Four stars. Rated PG-13, for dramatic intensity and vulgar racism
By Derrick Bang • Originally published in The Davis Enterprise, 8.16.19
Music doesn't merely hath charms to soothe the savage breast; it can transform lives.
Writer/director Gurinder Chadha has been absent from our screens for far too long, after enchanting filmgoers with Bend It Like Beckham and Bride & Prejudice, back in the early 2000s. She has remained busy, but her intervening projects haven’t resonated nearly as much (at least, not here in the States).
She’s back with a vengeance, thanks to Blinded by the Light.
Pop/rock music fans have enjoyed an embarrassment of riches, of late; we’ve viewed the world — and enjoyed tuneful biographies — according to Queen (Bohemian Rhapsody), Elton John (Rocket Man) and The Beatles (Yesterday). Now Chadha — with a scripting assist from Paul Mayeda Berges and Sarfraz Manzoor — has put Bruce Springsteen’s poetic, working-man angst to similar magical use, with “Blinded by the Light.”

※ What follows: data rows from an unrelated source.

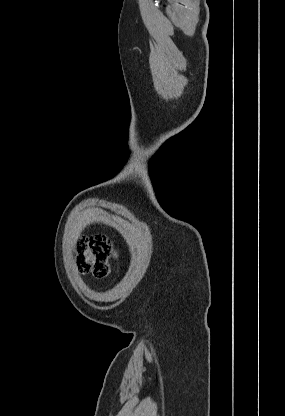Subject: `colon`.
Listing matches in <instances>:
<instances>
[{"mask_svg": "<svg viewBox=\"0 0 285 416\" xmlns=\"http://www.w3.org/2000/svg\"><path fill=\"white\" fill-rule=\"evenodd\" d=\"M116 251L105 235L82 237L76 247L77 267L80 273L105 277L110 271L109 261Z\"/></svg>", "mask_w": 285, "mask_h": 416, "instance_id": "1", "label": "colon"}]
</instances>
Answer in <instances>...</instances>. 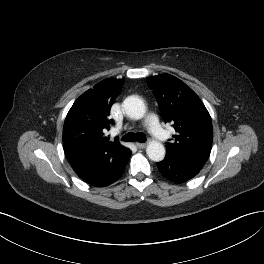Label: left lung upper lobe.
<instances>
[{"label":"left lung upper lobe","instance_id":"obj_1","mask_svg":"<svg viewBox=\"0 0 264 264\" xmlns=\"http://www.w3.org/2000/svg\"><path fill=\"white\" fill-rule=\"evenodd\" d=\"M165 122L176 131L166 145V157L181 163L203 165L213 141L211 117L196 93L180 79L161 74L147 78Z\"/></svg>","mask_w":264,"mask_h":264}]
</instances>
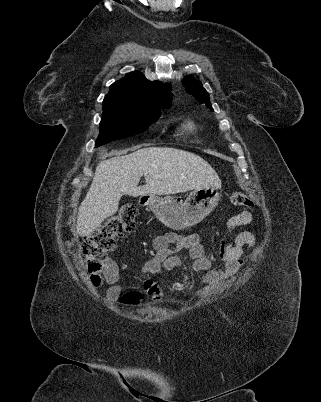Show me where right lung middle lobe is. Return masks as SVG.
<instances>
[{
	"label": "right lung middle lobe",
	"instance_id": "right-lung-middle-lobe-1",
	"mask_svg": "<svg viewBox=\"0 0 321 402\" xmlns=\"http://www.w3.org/2000/svg\"><path fill=\"white\" fill-rule=\"evenodd\" d=\"M165 107H146L124 102L103 101V116L96 146L147 130Z\"/></svg>",
	"mask_w": 321,
	"mask_h": 402
}]
</instances>
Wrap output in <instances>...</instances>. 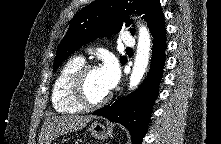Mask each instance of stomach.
I'll use <instances>...</instances> for the list:
<instances>
[{"label":"stomach","mask_w":221,"mask_h":144,"mask_svg":"<svg viewBox=\"0 0 221 144\" xmlns=\"http://www.w3.org/2000/svg\"><path fill=\"white\" fill-rule=\"evenodd\" d=\"M91 135L99 140L107 139L111 134V127L107 124L104 125L100 122H93L89 127Z\"/></svg>","instance_id":"stomach-1"}]
</instances>
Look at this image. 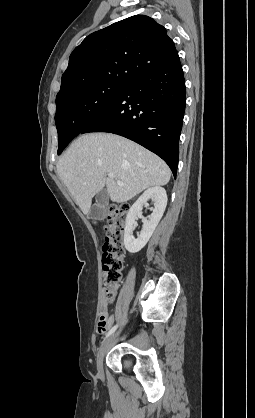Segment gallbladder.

The result is charming, exhilarating and illuminating by turns, along with a perceptive nod toward current real-world events: in every respect, one of the summer film season’s sweetest surprises. That it’s based on actual events — Manzoor’s absorbing 2008 memoir, Greetings from Bury Park: Race, Religion and Rock ’n’ Roll — is the icing on the cake.
The setting is Luton, England, in 1987: the height of Margaret Thatcher’s reign, with millions of people out of work, many of whom — believing “foreigners” have taken their jobs — have joined increasingly aggressive “Make England White Again” marches. (Sound familiar?)

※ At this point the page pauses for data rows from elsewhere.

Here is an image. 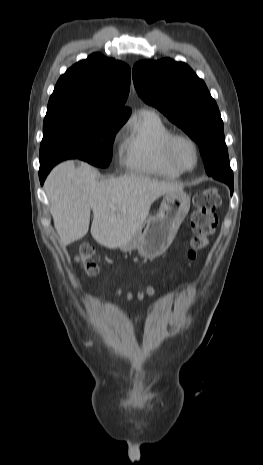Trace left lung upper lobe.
<instances>
[{"mask_svg":"<svg viewBox=\"0 0 263 465\" xmlns=\"http://www.w3.org/2000/svg\"><path fill=\"white\" fill-rule=\"evenodd\" d=\"M132 74L138 95L182 128L199 145L202 157L219 162L212 176L232 190L223 121L204 81L187 64L169 58L137 62Z\"/></svg>","mask_w":263,"mask_h":465,"instance_id":"1","label":"left lung upper lobe"}]
</instances>
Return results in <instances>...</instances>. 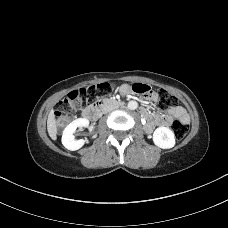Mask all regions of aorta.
<instances>
[{
    "mask_svg": "<svg viewBox=\"0 0 228 228\" xmlns=\"http://www.w3.org/2000/svg\"><path fill=\"white\" fill-rule=\"evenodd\" d=\"M127 107L130 110H135L138 107V103L136 101H133V100L132 101H129Z\"/></svg>",
    "mask_w": 228,
    "mask_h": 228,
    "instance_id": "762f6f07",
    "label": "aorta"
}]
</instances>
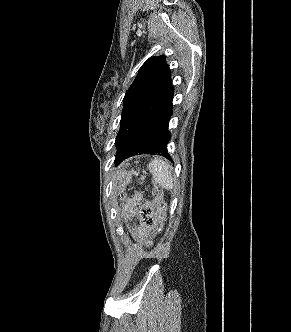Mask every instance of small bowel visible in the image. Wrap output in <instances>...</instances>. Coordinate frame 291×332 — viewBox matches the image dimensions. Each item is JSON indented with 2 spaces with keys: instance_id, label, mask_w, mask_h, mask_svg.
Wrapping results in <instances>:
<instances>
[{
  "instance_id": "c3829d8e",
  "label": "small bowel",
  "mask_w": 291,
  "mask_h": 332,
  "mask_svg": "<svg viewBox=\"0 0 291 332\" xmlns=\"http://www.w3.org/2000/svg\"><path fill=\"white\" fill-rule=\"evenodd\" d=\"M152 232L145 228H137L135 230V236L140 240H148L151 236Z\"/></svg>"
}]
</instances>
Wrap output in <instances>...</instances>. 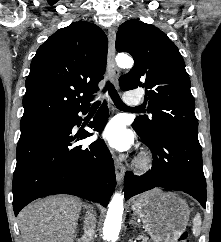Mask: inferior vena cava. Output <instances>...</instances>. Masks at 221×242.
Segmentation results:
<instances>
[{
    "label": "inferior vena cava",
    "mask_w": 221,
    "mask_h": 242,
    "mask_svg": "<svg viewBox=\"0 0 221 242\" xmlns=\"http://www.w3.org/2000/svg\"><path fill=\"white\" fill-rule=\"evenodd\" d=\"M95 214L91 207H87L86 216L84 218V234L83 242H92L95 233Z\"/></svg>",
    "instance_id": "1"
}]
</instances>
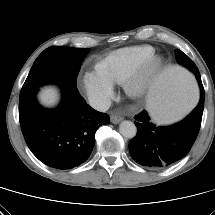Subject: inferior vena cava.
Returning a JSON list of instances; mask_svg holds the SVG:
<instances>
[{"mask_svg":"<svg viewBox=\"0 0 215 215\" xmlns=\"http://www.w3.org/2000/svg\"><path fill=\"white\" fill-rule=\"evenodd\" d=\"M89 103L94 109L100 112L107 111L111 106V100L105 97H92L89 99Z\"/></svg>","mask_w":215,"mask_h":215,"instance_id":"inferior-vena-cava-1","label":"inferior vena cava"}]
</instances>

Javed (Viveik Kalra), a teen of Pakistani descent, has lived in Luton since his father Malik (Kulvinder Ghir) moved the family to England years ago. Malik is bluntly imperious in his traditional views; he’s therefore a stern roadblock to any semblance of Westernized behavior that might tempt Javed and his sister, Shazia (Nikita Mehta).
Which is a problem, because Javed is forced to conceal his artistic tendencies; he has recorded his thoughts and dreams in daily journals since childhood, and also composes poetry. Some of the latter find an outlet as lyrics for songs written and performed by a garage band headed by longtime best friend and neighbor Matt (Dean-Charles Chapman).
Matt also has been a staunch defender against the racial taunts — and worse — abusively hurled in Javed’s direction.
The film opens just as Javed begins his first year at the local sixth-form college, where he’s determined to pass his A-levels in order to qualify for university: somewhere (anywhere!) other than Luton. His father tolerates this only with the expectation that Javed studies medicine, law, business or something else that guarantees a high-income job.
Meanwhile, entering a new school is fraught with the usual peril, amplified because Javed a) looks foreign; and b) is slight of build and easily intimidated.